Muhammad Yunus (File Photo)

The termination came a year after a Norwegian TV documentary accused him of transferring funds without informing the donors, alleging that the lenders protested his dealings.

Yunus challenged his firing at the High Court but lost.

Since then, he has been at loggerheads with the government.

He criticised the government’s initiative to bring the institution under the central bank’s supervision and announced to thwart the move.

The BNP threw its weight behind him.

A government inquiry into alleged irregularities recommended the institution’s decentralisation.

“The Grameen Bank needs more development,” Muhith said. “We want to improve it but his (Yunus’) supporters are creating obstacles by filing cases,” Muhith said.

Capital market ‘doing well’

The finance minister said the government had taken many steps to improve the capital market in the last five years.

AMA Muhith (File Photo)

“It’s in a much better shape now,” he said.
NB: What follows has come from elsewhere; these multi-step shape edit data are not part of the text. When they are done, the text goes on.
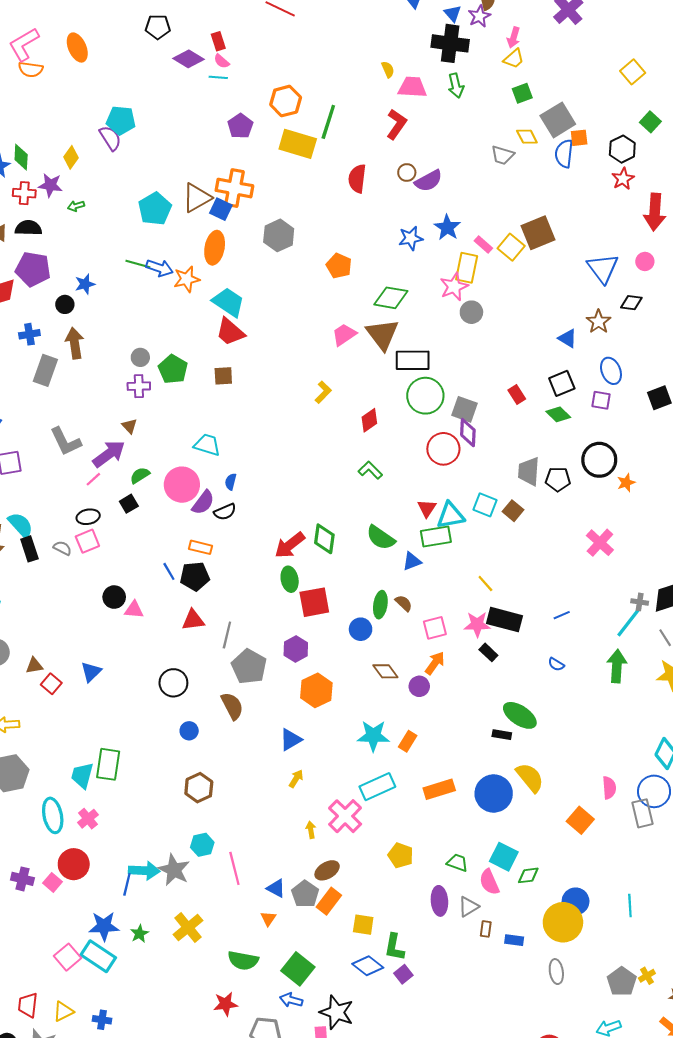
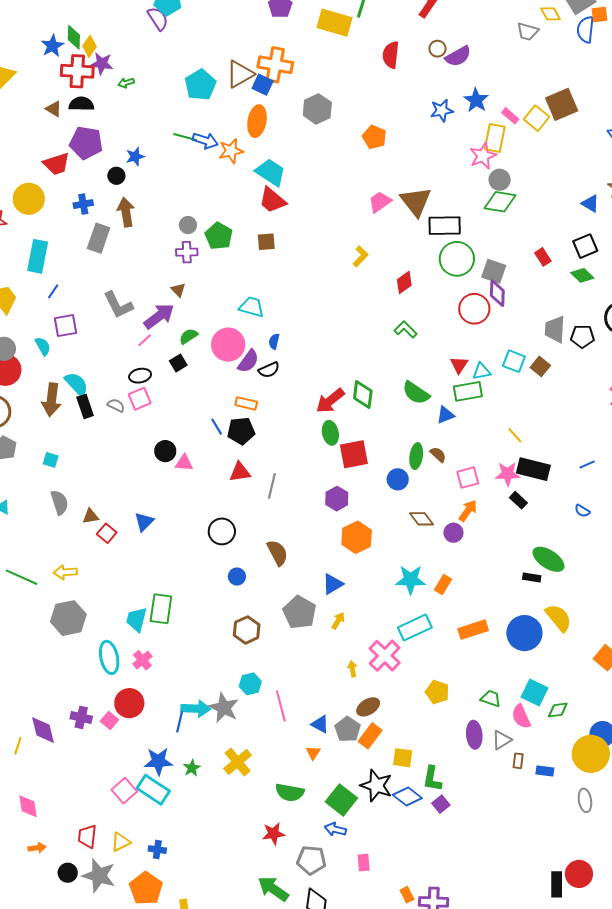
yellow diamond: (71, 157) -> (90, 46), moved
red cross: (24, 193) -> (77, 71), size x1.5
green diamond: (391, 298) -> (500, 202), moved
cyan triangle: (451, 515) -> (482, 371), size x0.7
gray pentagon: (249, 667) -> (300, 612), moved
black star: (337, 1012) -> (376, 786), moved

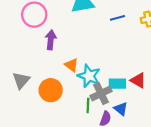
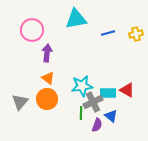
orange triangle: (71, 65) -> (48, 78), moved
cyan star: (89, 76) -> (82, 86), turned -30
gray triangle: (21, 80) -> (20, 102), moved

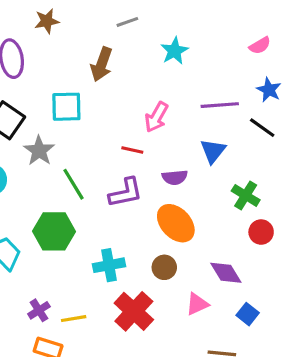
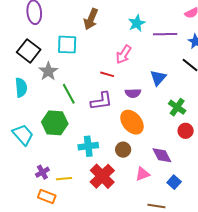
cyan star: (174, 51) -> (137, 23), moved
purple line: (220, 105) -> (165, 34), moved

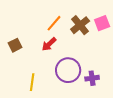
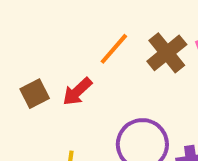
red arrow: (49, 44) -> (77, 92), moved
In his latest budget, Muhith proposed raising threshold of tax exemption on dividend income to Tk 25,000 from Tk 20,000.

In the budget speech, he said the capital market stood on “strong grounds” and that the government wanted to attract more companies to expand the market.

He criticised the investors who he said expected share prices to only rise, ignoring the possibility that stocks may fall.

“Overall, the capital market has turned into an investment market,” the minister added.